Last edited by siara on Sat Sep 12, 2015 3:44 am UTC, edited 1 time in total.

### Re: A formula based approach to Arithmetic Coding

The URL is :

h t t p (colon) (slash) (slash) siara.cc (slash) arithmetic_coding_new_approach

Arun

h t t p (colon) (slash) (slash) siara.cc (slash) arithmetic_coding_new_approach

Arun

### Re: A formula based approach to Arithmetic Coding

http://siara.cc/arithmetic_coding_new_approach/

Arithmetic coding is easy if you're doing maths, but a nightmare if you're doing computer science and can't just assume arbitrary precision.
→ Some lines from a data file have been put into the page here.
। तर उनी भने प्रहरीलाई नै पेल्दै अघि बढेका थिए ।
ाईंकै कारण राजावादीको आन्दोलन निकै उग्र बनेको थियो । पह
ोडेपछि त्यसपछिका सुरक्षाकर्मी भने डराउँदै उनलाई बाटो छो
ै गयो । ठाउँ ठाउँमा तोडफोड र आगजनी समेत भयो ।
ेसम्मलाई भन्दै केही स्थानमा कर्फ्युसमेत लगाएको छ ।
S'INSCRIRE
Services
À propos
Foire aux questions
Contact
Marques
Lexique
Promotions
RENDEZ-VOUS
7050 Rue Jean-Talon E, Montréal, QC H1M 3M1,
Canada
Your approach seems mathematically sound. You could independently calculate each symbol's contribution to the final value and then add everything up. But that requires you to do all calculations with at least as many bits of precision as the shannon entropy of your plaintext. Which is possible with "Hello world" (a 64-byte float should be enough for <32 bits of compressed data), but will get you into a lot of trouble once you try to apply the principle to any reasonably large amount of data. Requiring this precision means that your runtime complexity goes from O(n) to O(n^2) or worse, and no amount of parallelization can save you from that.
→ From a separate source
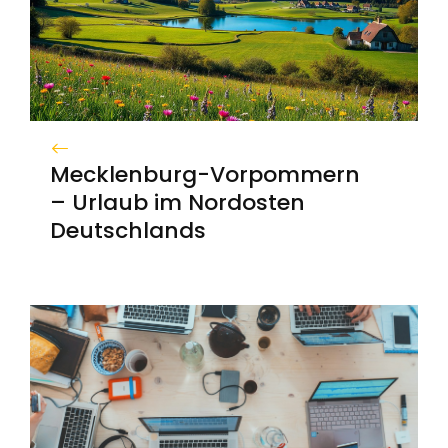
Mecklenburg-Vorpommern
– Urlaub im Nordosten
Deutschlands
Arithmetic coding is easy if you're doing maths, but a nightmare if you're doing computer science and can't just assume arbitrary precision.

Your approach seems mathematically sound. You could independently calculate each symbol's contribution to the final value and then add everything up. But that requires you to do all calculations with at least as many bits of precision as the shannon entropy of your plaintext. Which is possible with "Hello world" (a 64-byte float should be enough for <32 bits of compressed data), but will get you into a lot of trouble once you try to apply the principle to any reasonably large amount of data. Requiring this precision means that your runtime complexity goes from O(n) to O(n^2) or worse, and no amount of parallelization can save you from that.
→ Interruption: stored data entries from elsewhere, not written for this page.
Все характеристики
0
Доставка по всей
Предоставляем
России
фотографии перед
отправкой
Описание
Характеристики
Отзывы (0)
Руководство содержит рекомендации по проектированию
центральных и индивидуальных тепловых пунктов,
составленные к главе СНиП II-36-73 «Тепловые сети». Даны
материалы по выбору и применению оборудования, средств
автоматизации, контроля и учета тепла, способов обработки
### Re: A formula based approach to Arithmetic Coding

Tub wrote:Arithmetic coding is easy...

I agree with you on all points. You seem to have gone through it fully. Thanks. Particularly I liked the statement "no amount of parallelization can save you from that.".

I didn't intend it for practical implementation. The formula could be useful for further research, thats why I made the article. I am also hoping that someday I would be able to find a way to get over the precision problem.

I implemented it on C++. As you said it loses precision after 64 bits and can't decode any further. But thats a problem with any approach. Thats why they are talking of reduced precision, range encoding etc.

By the way, how were you able to post URL in the reply? I couldn't.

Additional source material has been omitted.